Environmental

Property values, prices plummet as oil spill lurks along Gulf Coast

Prospective homebuyers are not shying away from the Gulf Coast despite the looming threat of oil washing ashore from the busted oil rig. “Granted, its on the minds of everybody, because it’s just a sickening event,” Gulf Shores, Ala., broker Frank Malone told the Birmingham News. “The first week (after the spill), when there were a lot of unknowns, there was a lot of panic, and we had buyers discuss backing out of contracts.”

But it didn’t take long for buyers to see a silver lining – they could get even better deals on properties already suffering because of foreclosures and short sales. Consumers can snap up two-bedroom, beachfront properties for $300,000 – about half of what they sold for just five years ago.
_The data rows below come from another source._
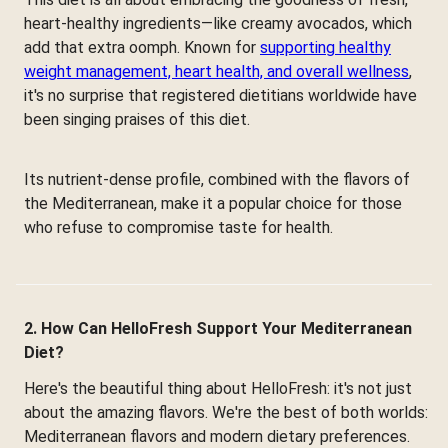
heart-healthy ingredients—like creamy avocados, which
add that extra oomph. Known for
supporting healthy
weight management, heart health, and overall wellness
,
it's no surprise that registered dietitians worldwide have
been singing praises of this diet.
Its nutrient-dense profile, combined with the flavors of
the Mediterranean, make it a popular choice for those
who refuse to compromise taste for health.
2. How Can HelloFresh Support Your Mediterranean
Diet?
Here's the beautiful thing about HelloFresh: it's not just
about the amazing flavors. We're the best of both worlds:
Mediterranean flavors and modern dietary preferences.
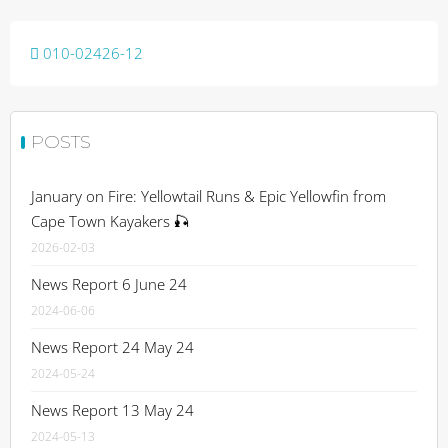
Post
010-02426-12
navigation
POSTS
January on Fire: Yellowtail Runs & Epic Yellowfin from
Cape Town Kayakers 🎣
2026-02-03
News Report 6 June 24
2024-06-06
News Report 24 May 24
2024-05-24
News Report 13 May 24
2024-05-13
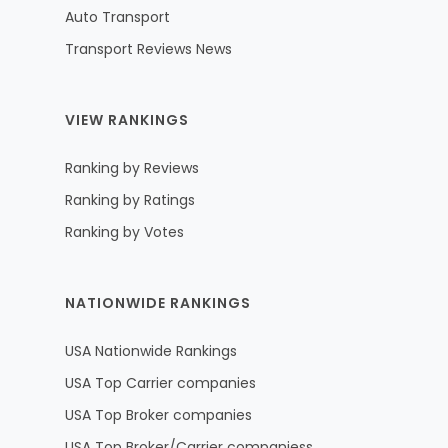
Auto Transport
Transport Reviews News
VIEW RANKINGS
Ranking by Reviews
Ranking by Ratings
Ranking by Votes
NATIONWIDE RANKINGS
USA Nationwide Rankings
USA Top Carrier companies
USA Top Broker companies
USA Top Broker/Carrier companiess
While good news for potential investors, it is devastating news for property owners and developers alike, who see their own investments plummeting in value.

Homeowners are not the only ones who likely will suffer due to the spill. Brokers say any property could be affected, including recreational, residential, commercial, and industrial. The spill “could have a serious impact on the use of the property and therefore the value of the property,” Mark Cumbest, a broker-owner in Jackson County, Mississippi, told the Mobile Press-Register.

The trickle-down effect of dwindling property values can also mean bad news to city governments. According to a recent Moody’s Investors Service report, any short-term gains from the spill response “will likely give way over the longer term to deteriorating revenue for coastal communities. These cities, towns, school districts and counties will likely experience a decline in property tax values, which will necessitate a reduction in services or an increase in other revenue to maintain current rating levels.”

BP, on the other hand, says it will cover any “legitimate claims” associated with the oil spill. However, the company has declined to explain what constitutes a claim as “legitimate.” BP meets with the Judiciary Committee this week to clarify that the company won’t leave taxpayers or the U.S. government footing the bill for damages it caused and what damages it considers “legitimate.”